Stesso e unico marchio IGP, diverso il sapore e le qualità organolettiche. Questa la battaglia di molti produttori della Piana di Sibari convinti che l’indicazione geografica protetta su scala regionale danneggi il prodotto autoctono
CORIGLIANO-ROSSANO – Siamo ancora lontani dalla nuova campagna agrumicola 2023-2024 ma la discussione attorno al prodotto agrumicolo cardine della Piana di Sibari, la Clementina, rimane viva anche fuori stagione. Discussione alimentata, probabilmente, dallo straordinario e giusto riconoscimento che di recente è riuscito ad ottenere il Cedro di Santa Maria del Cedro inserito nel registro europeo delle Dop e delle Igp. Un risultato straordinario per la produzione autoctona della cittadina tirrenica conseguito grazie all’impegno del governatore Roberto Occhiuto e dell’assessore all’agricoltura Gianluca Gallo.

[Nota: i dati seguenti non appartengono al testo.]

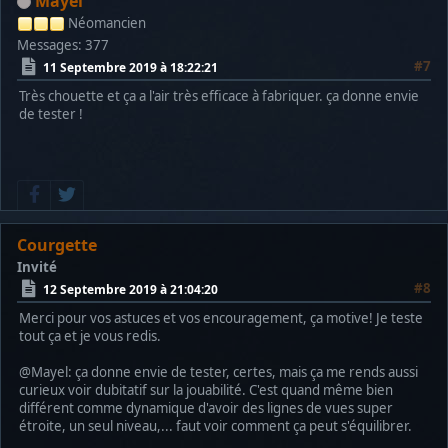
Mayel
Néomancien
Messages: 377
#7
11 Septembre 2019 à 18:22:21
Très chouette et ça a l'air très efficace à fabriquer. ça donne envie
de tester !
Courgette
Invité
#8
12 Septembre 2019 à 21:04:20
Merci pour vos astuces et vos encouragement, ça motive! Je teste
tout ça et je vous redis.
@Mayel: ça donne envie de tester, certes, mais ça me rends aussi
curieux voir dubitatif sur la jouabilité. C'est quand même bien
différent comme dynamique d'avoir des lignes de vues super
étroite, un seul niveau,... faut voir comment ça peut s'équilibrer.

Perché, allora, non pensare ad un marchio specifico di qualità esclusivo per la Clementina di Corigliano-Rossano?
E la domanda che non da oggi, ma da tempo, si pongono molti dei produttori agrumicoli della Piana di Sibari che rivendicano con forza le particolari peculiarità organolettiche dell’agrume sibarita rispetto al resto del prodotto proposto da altri territori regionali.
La Clementina di Corigliano-Rossano non è la Clementina di Calabria. È un’altra cosa. Più o meno buona, più o meno redditizia in termini di gusto, più o meno apprezzabile? Non è un giudizio sulla qualità ma sulla sostanza, la differenza sostanziale. Il classico mandarino di Corigliano-Rossano ha caratteristiche distintive, differenti e oggettive, che si distinguono, ad esempio, da quello che si produce nella Piana di Gioia Tauro, nel Lametino o persino in altre aree del Cosentino.

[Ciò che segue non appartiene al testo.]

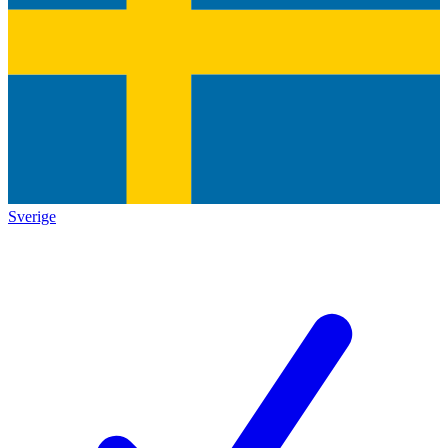
Sverige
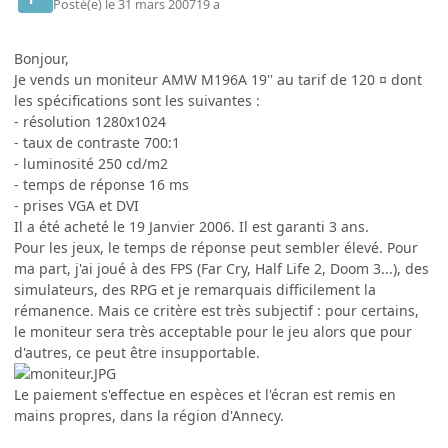
Posté(e)
le 31 mars 2007
19 a
Bonjour,
Je vends un moniteur AMW M196A 19'' au tarif de 120 ¤ dont
les spécifications sont les suivantes :
- résolution 1280x1024
- taux de contraste 700:1
- luminosité 250 cd/m2
- temps de réponse 16 ms
- prises VGA et DVI
Il a été acheté le 19 Janvier 2006. Il est garanti 3 ans.
Pour les jeux, le temps de réponse peut sembler élevé. Pour
ma part, j'ai joué à des FPS (Far Cry, Half Life 2, Doom 3...), des
simulateurs, des RPG et je remarquais difficilement la
rémanence. Mais ce critère est très subjectif : pour certains,
le moniteur sera très acceptable pour le jeu alors que pour
d'autres, ce peut être insupportable.
Le paiement s'effectue en espèces et l'écran est remis en
mains propres, dans la région d'Annecy.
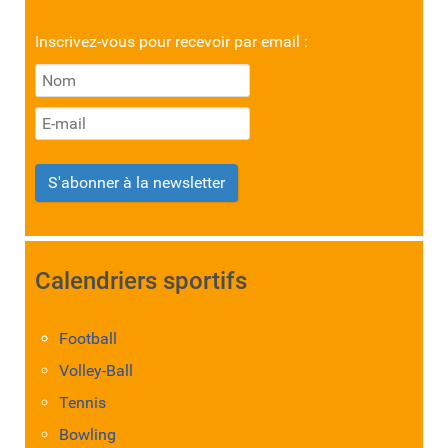
Inscrivez-vous pour recevoir par email :
S'abonner à la newsletter
Calendriers sportifs
Football
Volley-Ball
Tennis
Bowling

Aver, al tempo, realizzato una indicazione geografica protetta sulla clementina, catalogandola genericamente come Igp Calabria, dunque, sarebbe stato un errore. Perché se è vero, da un lato, che in questo modo si produce volume è pur vero che si crea la promiscuità del prodotto rendendolo poco competitivo sul mercato.
Un po’ come lo è stato nella scelta di creare quella Dop del Caciocavallo Silano la cui produzione spazia in un territorio immenso che va da Sant’Angelo del Pesco in provincia di Isernia a Guardavalle Marina in provincia di Catanzaro, facendone perdere in realtà la vera essenza dell’originalità. Quanta Sila ci può essere in un caciocavallo prodotto a Foggia piuttosto che ad Aversa o nella stessa Campotenese? La risposta è: nessuna!

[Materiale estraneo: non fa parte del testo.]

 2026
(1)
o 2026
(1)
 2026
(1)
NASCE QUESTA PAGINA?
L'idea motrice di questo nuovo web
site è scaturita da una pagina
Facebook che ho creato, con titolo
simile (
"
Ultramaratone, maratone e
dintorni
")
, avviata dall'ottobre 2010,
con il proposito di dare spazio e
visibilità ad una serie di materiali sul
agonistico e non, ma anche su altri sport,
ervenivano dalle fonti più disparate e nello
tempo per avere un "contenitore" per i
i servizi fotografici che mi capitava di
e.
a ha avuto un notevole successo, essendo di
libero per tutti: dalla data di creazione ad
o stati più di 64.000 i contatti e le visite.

Stessa cosa vale per la Clementina che tra l’altro muta il proprio gusto a seconda della sua territorialità e la Calabria, sappiamo, è bella proprio perché nel suo territorio il clima, la composizione del terreno e delle acque mutano da una zona all’altra.
Pertanto, l’intuizione giusta avuta da Occhiuto e Gallo di creare un marchio geografico distinto per il Cedro di Santa Maria del Cedro (che non è il Cedro di Calabria) potrebbe essere tranquillamente traslata sulla Clementina di Corigliano-Rossano. Dal momento che anche l’ipotesi di una Denominazione Comunale tipica sembra non aver mai avuto molto successo, probabilmente anche per interessi interni alla politica locale.
Qui non servono le quantità. O meglio, le quantità sono importanti ma non essenziali quanto il giusto valore della qualità. Che purtroppo non viene correttamente riconosciuta.